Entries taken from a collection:
=== Begin Enclosure ===
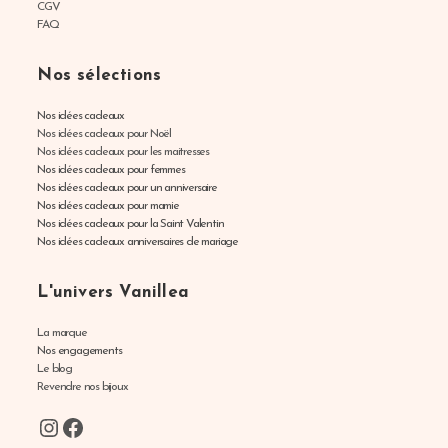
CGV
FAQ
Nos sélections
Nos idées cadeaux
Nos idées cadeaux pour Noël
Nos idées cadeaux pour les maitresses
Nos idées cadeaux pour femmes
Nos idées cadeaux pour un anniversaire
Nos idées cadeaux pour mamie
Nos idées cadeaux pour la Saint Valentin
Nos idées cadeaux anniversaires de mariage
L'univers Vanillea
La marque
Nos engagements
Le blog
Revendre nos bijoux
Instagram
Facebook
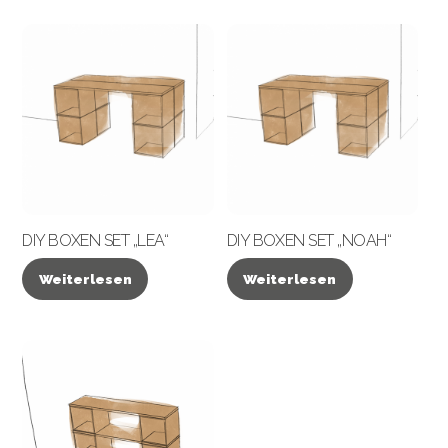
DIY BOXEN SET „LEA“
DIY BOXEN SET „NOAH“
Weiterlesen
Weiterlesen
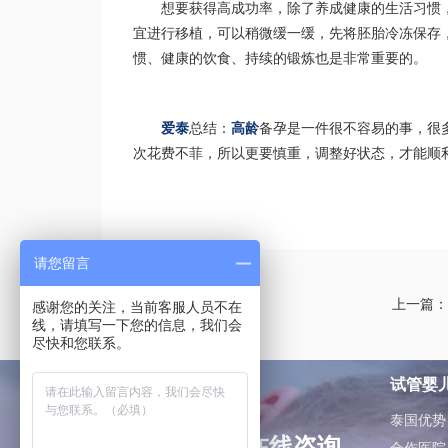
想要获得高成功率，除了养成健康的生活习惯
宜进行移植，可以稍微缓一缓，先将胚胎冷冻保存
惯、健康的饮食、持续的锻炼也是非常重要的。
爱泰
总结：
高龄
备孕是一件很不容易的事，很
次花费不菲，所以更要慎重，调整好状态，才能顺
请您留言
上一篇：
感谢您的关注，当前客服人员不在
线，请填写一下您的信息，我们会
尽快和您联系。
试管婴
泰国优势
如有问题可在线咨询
=== End Enclosure ===
=== Begin Enclosure ===
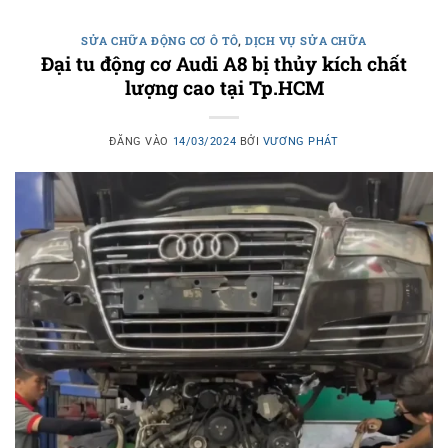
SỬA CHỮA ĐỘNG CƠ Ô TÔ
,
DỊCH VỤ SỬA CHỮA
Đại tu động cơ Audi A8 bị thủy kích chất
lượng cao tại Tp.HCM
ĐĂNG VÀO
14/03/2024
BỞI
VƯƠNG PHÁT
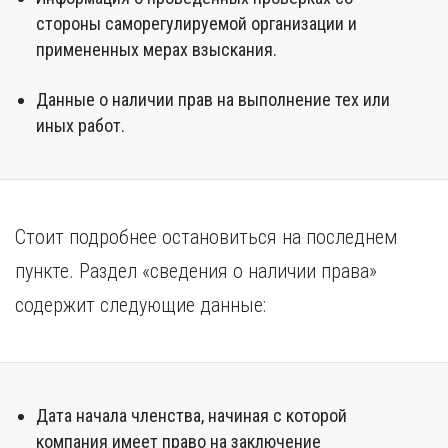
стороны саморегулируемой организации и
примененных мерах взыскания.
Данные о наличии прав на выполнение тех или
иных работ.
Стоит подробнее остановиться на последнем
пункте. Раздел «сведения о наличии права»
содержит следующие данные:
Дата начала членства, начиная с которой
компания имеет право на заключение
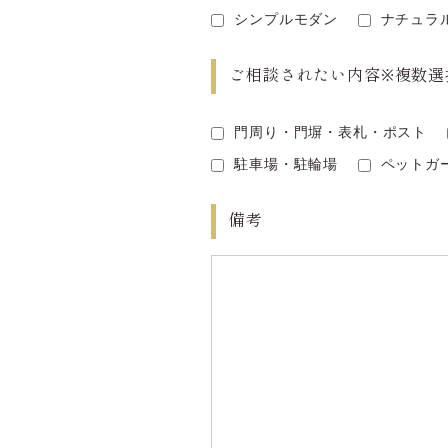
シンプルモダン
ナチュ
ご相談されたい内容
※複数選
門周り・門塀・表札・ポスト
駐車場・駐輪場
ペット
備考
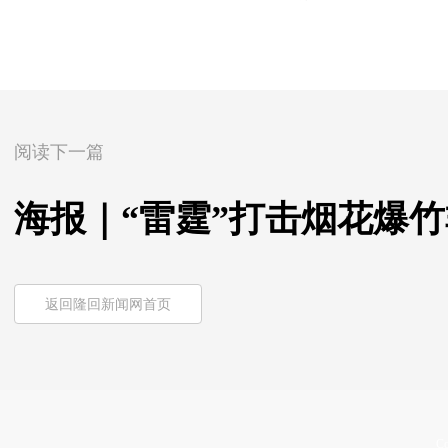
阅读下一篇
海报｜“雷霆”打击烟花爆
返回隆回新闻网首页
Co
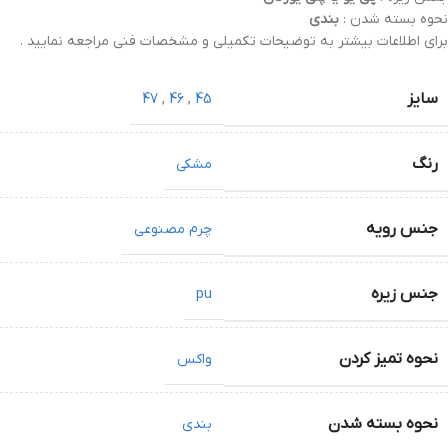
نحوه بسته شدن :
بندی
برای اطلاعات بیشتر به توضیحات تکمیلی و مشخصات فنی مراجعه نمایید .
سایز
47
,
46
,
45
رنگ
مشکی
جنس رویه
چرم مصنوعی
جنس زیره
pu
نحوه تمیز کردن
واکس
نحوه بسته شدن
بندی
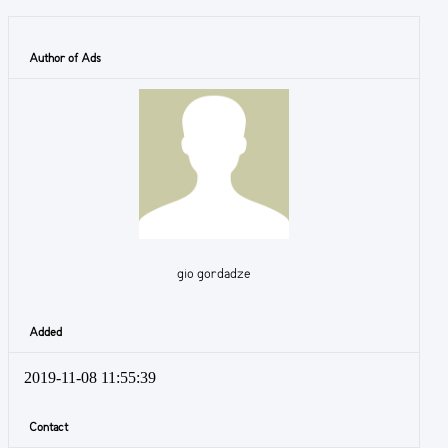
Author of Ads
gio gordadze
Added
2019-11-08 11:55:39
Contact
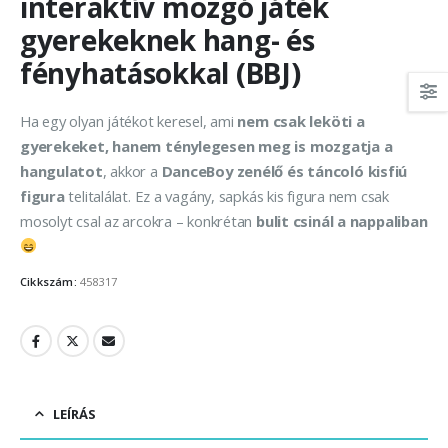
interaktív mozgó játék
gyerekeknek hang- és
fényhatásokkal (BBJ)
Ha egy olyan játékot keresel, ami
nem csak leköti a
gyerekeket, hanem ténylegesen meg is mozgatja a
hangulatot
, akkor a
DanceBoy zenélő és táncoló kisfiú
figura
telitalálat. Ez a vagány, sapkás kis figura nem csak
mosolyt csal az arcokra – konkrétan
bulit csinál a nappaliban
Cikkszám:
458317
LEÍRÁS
=== End Enclosure ===
=== Begin Enclosure ===
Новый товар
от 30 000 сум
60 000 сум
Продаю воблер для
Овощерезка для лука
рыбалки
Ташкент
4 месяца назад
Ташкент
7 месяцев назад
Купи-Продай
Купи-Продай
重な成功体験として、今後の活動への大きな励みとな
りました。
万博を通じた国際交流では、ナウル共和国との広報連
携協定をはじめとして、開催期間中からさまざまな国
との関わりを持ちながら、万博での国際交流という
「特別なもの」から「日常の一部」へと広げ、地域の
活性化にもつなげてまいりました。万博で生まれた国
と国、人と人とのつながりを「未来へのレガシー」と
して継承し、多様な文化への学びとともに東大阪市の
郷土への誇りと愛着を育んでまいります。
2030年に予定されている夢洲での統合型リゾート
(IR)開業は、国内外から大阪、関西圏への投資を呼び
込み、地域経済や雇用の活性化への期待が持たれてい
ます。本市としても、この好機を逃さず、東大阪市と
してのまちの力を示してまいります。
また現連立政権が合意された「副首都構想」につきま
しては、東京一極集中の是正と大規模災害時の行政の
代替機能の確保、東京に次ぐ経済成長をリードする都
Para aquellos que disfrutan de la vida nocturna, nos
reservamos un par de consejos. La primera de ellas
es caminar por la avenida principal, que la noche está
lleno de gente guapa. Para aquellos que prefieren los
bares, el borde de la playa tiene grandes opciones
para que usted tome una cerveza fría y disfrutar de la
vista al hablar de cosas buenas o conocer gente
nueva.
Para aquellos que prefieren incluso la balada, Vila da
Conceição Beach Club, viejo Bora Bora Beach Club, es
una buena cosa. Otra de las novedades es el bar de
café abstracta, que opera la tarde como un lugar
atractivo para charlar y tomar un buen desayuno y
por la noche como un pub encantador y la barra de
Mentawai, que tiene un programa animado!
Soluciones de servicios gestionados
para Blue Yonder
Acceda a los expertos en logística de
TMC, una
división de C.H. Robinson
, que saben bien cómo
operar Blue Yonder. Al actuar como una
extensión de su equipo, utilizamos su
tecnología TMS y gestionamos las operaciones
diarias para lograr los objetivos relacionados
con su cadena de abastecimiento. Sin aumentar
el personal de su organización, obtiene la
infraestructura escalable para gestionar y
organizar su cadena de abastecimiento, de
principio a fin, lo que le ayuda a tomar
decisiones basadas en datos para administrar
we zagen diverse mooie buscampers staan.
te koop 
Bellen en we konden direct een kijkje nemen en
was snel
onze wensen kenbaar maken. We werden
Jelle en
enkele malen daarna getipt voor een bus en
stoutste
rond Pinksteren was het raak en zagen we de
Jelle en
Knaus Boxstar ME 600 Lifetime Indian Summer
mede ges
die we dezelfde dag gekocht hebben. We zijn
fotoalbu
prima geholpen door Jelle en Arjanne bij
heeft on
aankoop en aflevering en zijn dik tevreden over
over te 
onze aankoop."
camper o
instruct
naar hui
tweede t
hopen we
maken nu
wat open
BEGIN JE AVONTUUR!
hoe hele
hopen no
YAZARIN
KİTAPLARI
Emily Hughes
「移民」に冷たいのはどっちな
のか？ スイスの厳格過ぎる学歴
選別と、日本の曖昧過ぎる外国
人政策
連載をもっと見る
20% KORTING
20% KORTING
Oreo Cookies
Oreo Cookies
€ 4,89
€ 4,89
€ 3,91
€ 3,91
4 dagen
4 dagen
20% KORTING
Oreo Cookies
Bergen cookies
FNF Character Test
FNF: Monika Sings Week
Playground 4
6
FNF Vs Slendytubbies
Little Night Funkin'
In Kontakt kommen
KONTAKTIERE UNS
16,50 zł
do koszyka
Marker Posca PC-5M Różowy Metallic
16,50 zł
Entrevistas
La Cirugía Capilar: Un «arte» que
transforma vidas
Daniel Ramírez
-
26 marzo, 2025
=== End Enclosure ===
Exercise goal: A complete answer reproduces every line of the records in which the word "over" occurs.

Answer for the task:
aankoop en aflevering en zijn dik tevreden over
over te 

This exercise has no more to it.